The shortages are costing American hospitals at least $200 million a year, largely because the facilities have to buy more expensive alternatives or therapeutic equivalents. Hospitals are paying an average 11% more for these products, but sometimes more. The $200 million figure does not include additional labor for new dispensing systems and compounding, and the added expense for delays and disruptions in patient care, said Blair Childs, senior vice president of public affairs at Premier. These costs cannot be passed on to physicians, payers, or patients because of the nature of the hospitals’ purchasing contracts, so the facilities are absorbing the costs, he added.
There are multiple reasons for the shortages, according to Premier’s analysis, but one major problem is market consolidation. When the single supplier of a particular product has materials or manufacturing problems, no other manufacturers can take up the slack, Mr. Childs said.
Compounding the situation is the fact that many manufacturers, particularly of generic drugs, have ceased making products that are deemed no longer profitable. And, some distributors are buying up available supplies and instituting huge price increases, said Mike Alkire, president of Premier Purchasing Partners. He noted, for instance, that the diuretic furosemide previously sold for $1.21 a vial and is now being offered at $195 a vial.
Mr. Alkire said that the shortages were threatening patient safety. "It’s very, very important to understand that hospitals and other providers are doing unusual and unnatural activities to ensure the care of patients isn’t affected," he said. For instance, hospitals and pharmacists are purchasing drugs from distributors that may not have gone through the traditional vetting process used by Premier for vendors.
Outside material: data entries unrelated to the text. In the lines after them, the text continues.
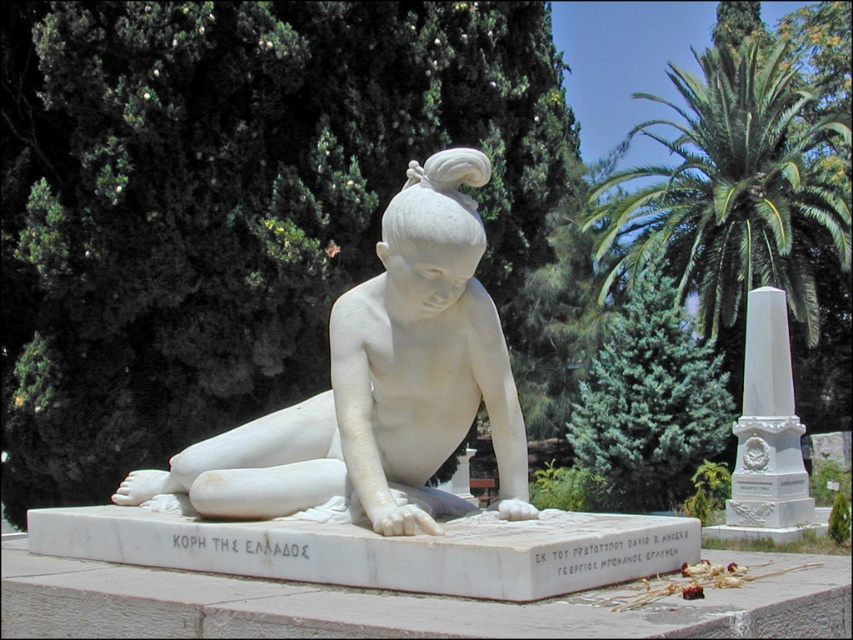 Question: Which point is farther to the camera?

Choices:
 (A) (804, 476)
 (B) (378, 493)

Answer: (A)

Question: Which point is closer to the camera?

Choices:
 (A) (762, 406)
 (B) (734, 323)
 (C) (350, 344)

Answer: (C)

Question: Does white marble statue at center have a larger size compared to green leafy palm at upper right?

Choices:
 (A) no
 (B) yes

Answer: (A)

Question: Does green leafy palm at upper right have a larger size compared to white marble obelisk at right?

Choices:
 (A) no
 (B) yes

Answer: (B)

Question: Does white marble statue at center have a larger size compared to white marble obelisk at right?

Choices:
 (A) no
 (B) yes

Answer: (A)

Question: Which object appears closest to the camera in this image?

Choices:
 (A) white marble obelisk at right
 (B) white marble statue at center

Answer: (B)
Martin Caponi, R.Ph., pharmacy director for Sacred Heart Medical Center in Eugene, Ore., said during the briefing that pharmacists and physicians are often the last to know of a shortage, leading to last-minute changes in dispensing and prescribing. Hospitals and providers are going to great lengths to ensure quality care, and yet, "Every step is being undermined by the drug shortages," said Mr. Caponi, chairman of Premier’s National Pharmacy Committee.
Premier and many other stakeholders are supporting legislation introduced by Sen. Amy Klobuchar (D-Minn.), the Preserving Access to Life-Saving Medications Act (S. 296).
During the briefing, Sen. Klobuchar characterized Premier’s findings as "disturbing." Among other things, her legislation would require a type of early-warning system from both manufacturers and the FDA. Drug makers would need to warn FDA at least 6 months in advance of discontinuing a product or give immediate notification if there was an unanticipated event that could lead to a potential shortage.
The FDA would be required to give the public and health providers faster notice too, Sen. Klobuchar said.
"Right now, pharmacists and physicians are about the last to know that a shortage is coming – sometimes they find out right before a patient’s treatment. That’s just not right," she said.